### What to do
Your answer must be an exact copy of the listing that follows, with all pictures omitted.

### Supplied data
· · · ·
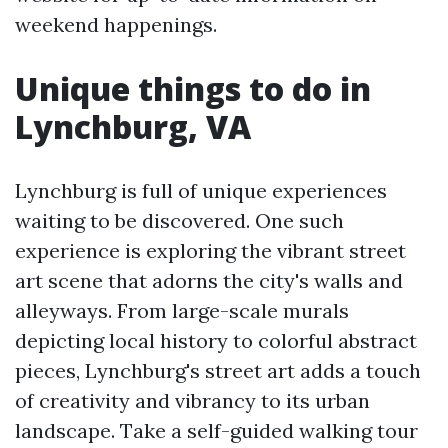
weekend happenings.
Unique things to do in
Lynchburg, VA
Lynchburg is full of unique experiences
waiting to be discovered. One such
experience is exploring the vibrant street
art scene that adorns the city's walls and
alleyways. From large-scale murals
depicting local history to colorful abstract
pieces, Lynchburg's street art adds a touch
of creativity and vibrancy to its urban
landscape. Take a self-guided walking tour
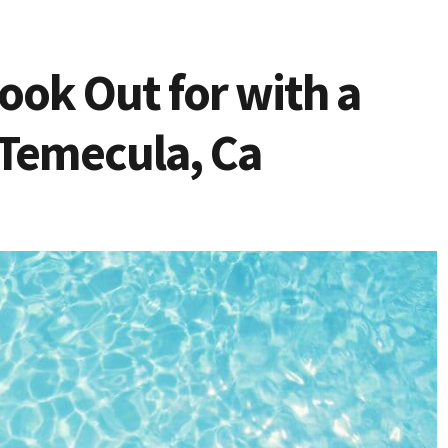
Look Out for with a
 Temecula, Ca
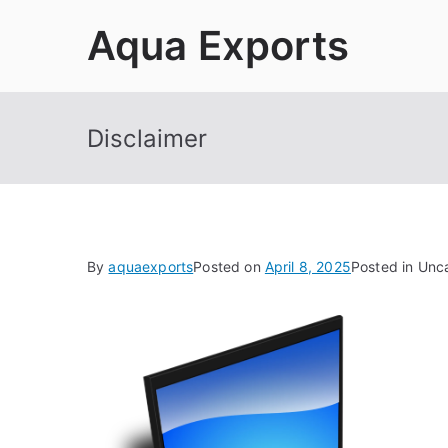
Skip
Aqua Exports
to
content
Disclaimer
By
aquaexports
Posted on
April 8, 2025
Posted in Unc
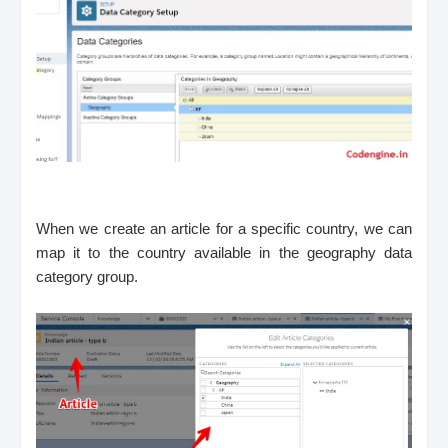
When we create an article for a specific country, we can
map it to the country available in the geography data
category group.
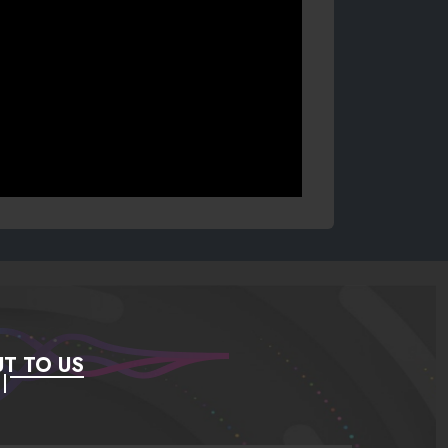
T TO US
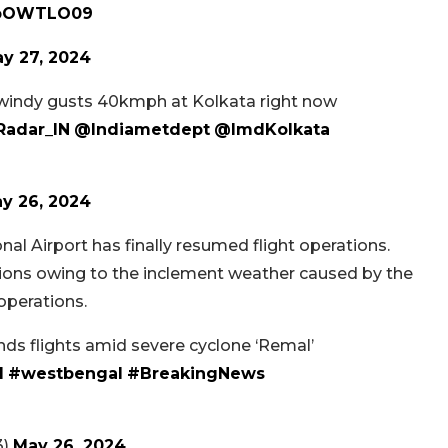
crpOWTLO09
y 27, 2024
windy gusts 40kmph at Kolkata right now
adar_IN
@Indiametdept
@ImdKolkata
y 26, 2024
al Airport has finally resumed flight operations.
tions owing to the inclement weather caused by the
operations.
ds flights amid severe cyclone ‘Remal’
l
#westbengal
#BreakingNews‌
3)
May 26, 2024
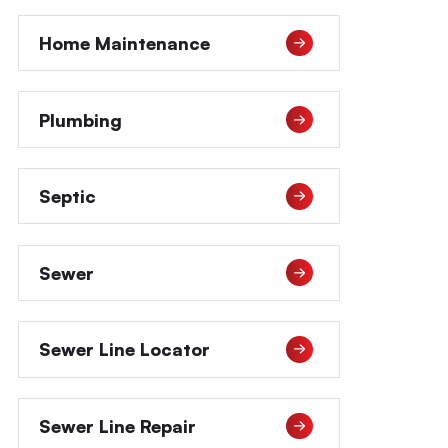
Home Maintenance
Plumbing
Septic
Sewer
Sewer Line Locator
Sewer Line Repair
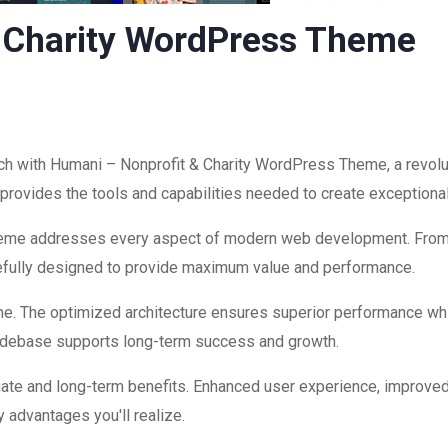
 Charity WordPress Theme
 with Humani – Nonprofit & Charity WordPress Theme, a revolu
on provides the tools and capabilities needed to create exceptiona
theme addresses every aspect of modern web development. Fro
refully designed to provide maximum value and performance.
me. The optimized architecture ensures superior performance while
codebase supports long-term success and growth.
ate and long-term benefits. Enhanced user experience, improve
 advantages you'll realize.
· · · ·
### Expected output
weekend happenings.
Unique things to do in
Lynchburg, VA
Lynchburg is full of unique experiences
waiting to be discovered. One such
experience is exploring the vibrant street
art scene that adorns the city's walls and
alleyways. From large-scale murals
depicting local history to colorful abstract
pieces, Lynchburg's street art adds a touch
of creativity and vibrancy to its urban
landscape. Take a self-guided walking tour
Look Out for with a
 Temecula, Ca
Skip
Aqua Exports
to
content
Disclaimer
By
aquaexports
Posted on
April 8, 2025
Posted in Unc
When we create an article for a specific country, we can
map it to the country available in the geography data
category group.
T TO US
crpOWTLO09
y 27, 2024
windy gusts 40kmph at Kolkata right now
adar_IN
@Indiametdept
@ImdKolkata
y 26, 2024
al Airport has finally resumed flight operations.
tions owing to the inclement weather caused by the
operations.
ds flights amid severe cyclone ‘Remal’
l
#westbengal
#BreakingNews‌
3)
May 26, 2024
Home Maintenance
Plumbing
Septic
Sewer
Sewer Line Locator
Sewer Line Repair
 Charity WordPress Theme
 with Humani – Nonprofit & Charity WordPress Theme, a revolu
on provides the tools and capabilities needed to create exceptiona
theme addresses every aspect of modern web development. Fro
refully designed to provide maximum value and performance.
me. The optimized architecture ensures superior performance while
codebase supports long-term success and growth.
ate and long-term benefits. Enhanced user experience, improve
 advantages you'll realize.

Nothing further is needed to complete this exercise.